I was instructed to put in some kind of powdered sesame and mustard. I tested the broth first. Spicy. Broth-like. My first reaction to the meat was “it tastes like meat.” Though the little curls of skin –dog skin– floating in the soup did put me off. Problem was, some of us had class in 40 minutes so I was trying to wolf the soup down because I always eat slower than Korean people, I don’t know how they manage it with those scalding soups, so I was eating lots of kimchi because its cold and not exactly dwelling on the flavor or the texture, although I did become annoyed that there was so much meat. I was like, is this a whole terrier in here? Why can’t my kalbi tang be so well endowed?
But then the waitress brought a platter of dog meat, the way you might serve turkey carvings at Thanksgiving. Dog meat does not look like other meat. It has the color, when cooked, of beef or ox, but it is sinewy and you can tell that the muscles are small. Mrs. Choi collected some meat and a ribbon of skin and dipped it in a soy based dipping sauce. It was about this time I began to feel like my eyes were swelling, teary the way that really dry air makes your eyes tear. I wasn’t upset, was no more able to connect the meat to the live animal than I am with pork or beef. It was very odd.

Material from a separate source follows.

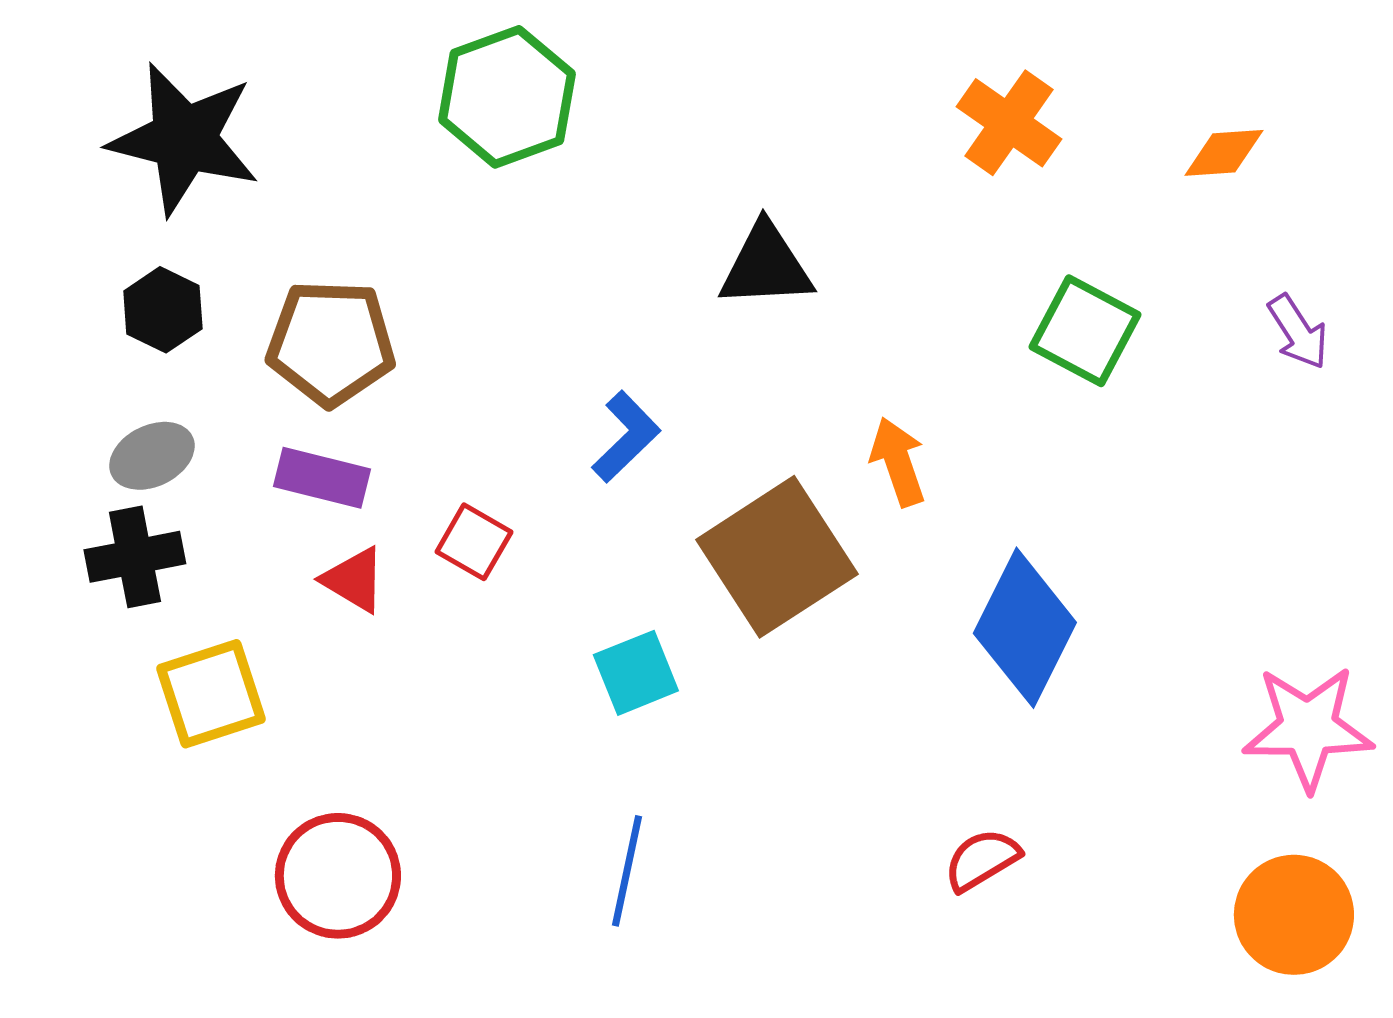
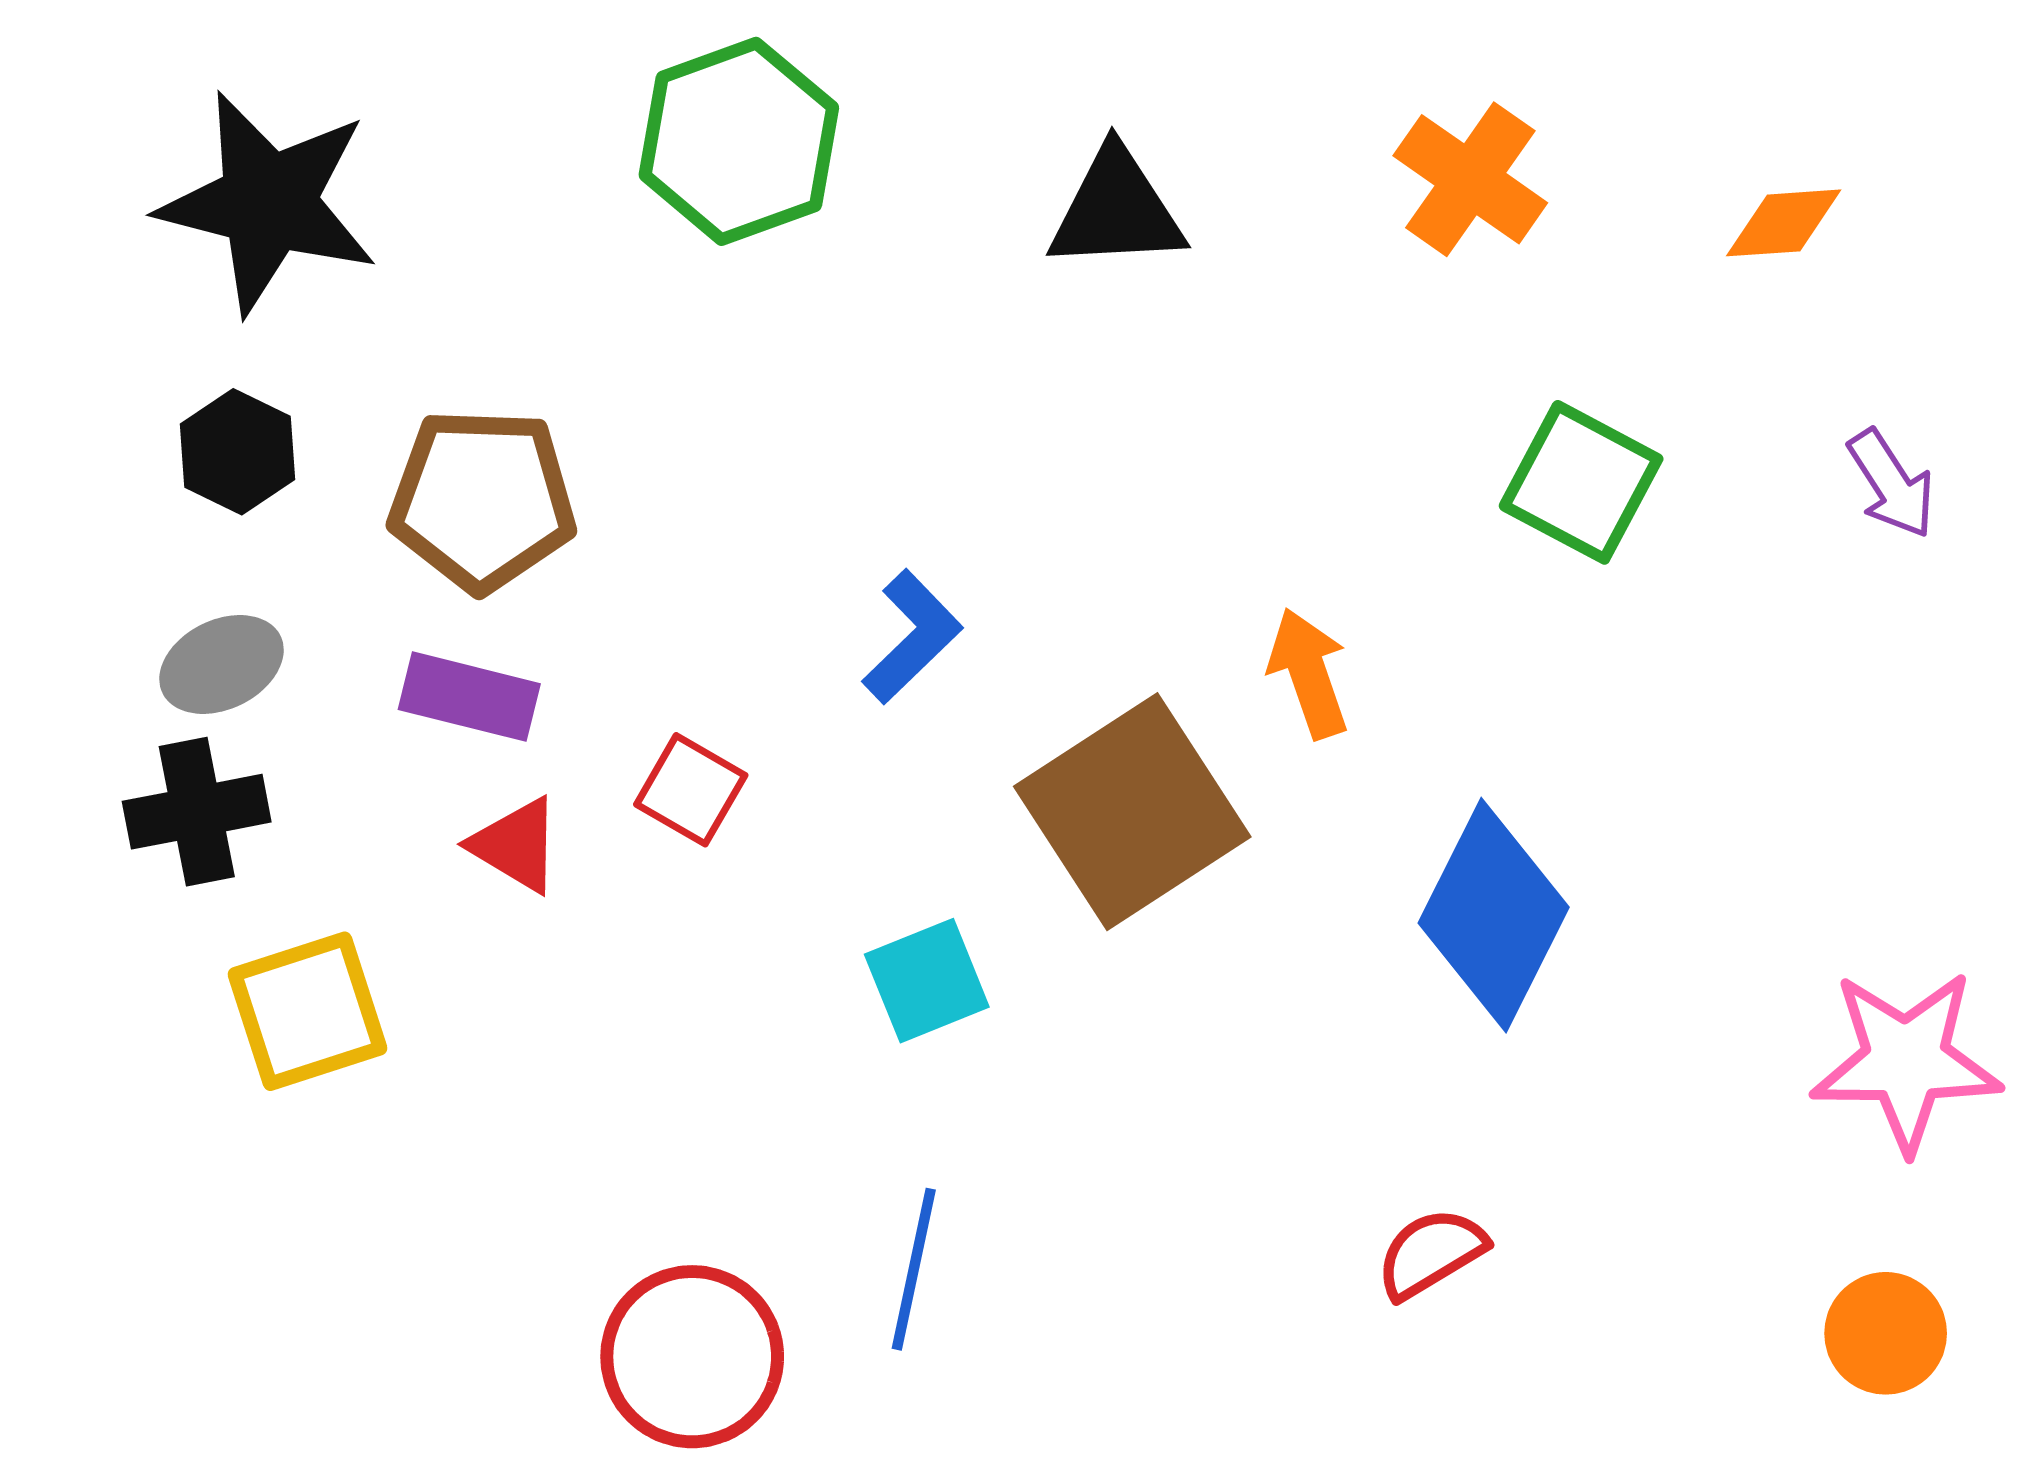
black triangle: (766, 266) -> (1116, 210), moved
red circle: (338, 876) -> (692, 1357), moved
orange circle: (1294, 915) -> (1886, 1333), size x0.7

I only took one piece from the platter, there was something about that platter meat that tweaked me out, and I did sort of gag on it, but I don’t know why. The flavor was meat flavor, the texture was meat texture. I ate black pork sam kyop sal that still had hair in the skin, and right after we’d made friends with some cool pigs behind the museum that had eyes as intelligent as any dog’s, and while I found the crunch of cooked hair not entirely appetizing, it wasn’t weird.

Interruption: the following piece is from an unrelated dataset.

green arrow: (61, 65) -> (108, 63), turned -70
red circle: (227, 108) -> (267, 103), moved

There was no good reason that I should have had any reaction to eating the dog meat unless the trouble was the knowledge that it was dog. Eating live abalone, while not something that Americans do, really, would not get the same response (ew, gross) at home as “I ate stew of dog” (how could you!). I think the weirdness had less to do with how I feel about dogs as with the fact that it was, on some level, illicit.
Mrs. Jang commented that I would have a lot of stories to take back to America with me. I said a lot of people there wouldn’t be so open minded about my having eaten dog. “Of course, we don’t eat pet dogs,” she said. I should have told her about the SPCA. As we got in the car to go back, I made sure to point out the fluffy black puppy lolling its little pink tongue, tied up next door. A guy in rubber work boots had been playing with him when we first went in.
“You mean a kind of irony?” she asked. And then I told her about Rocky Mountain Oysters. I think she was scandalized by the word testicle.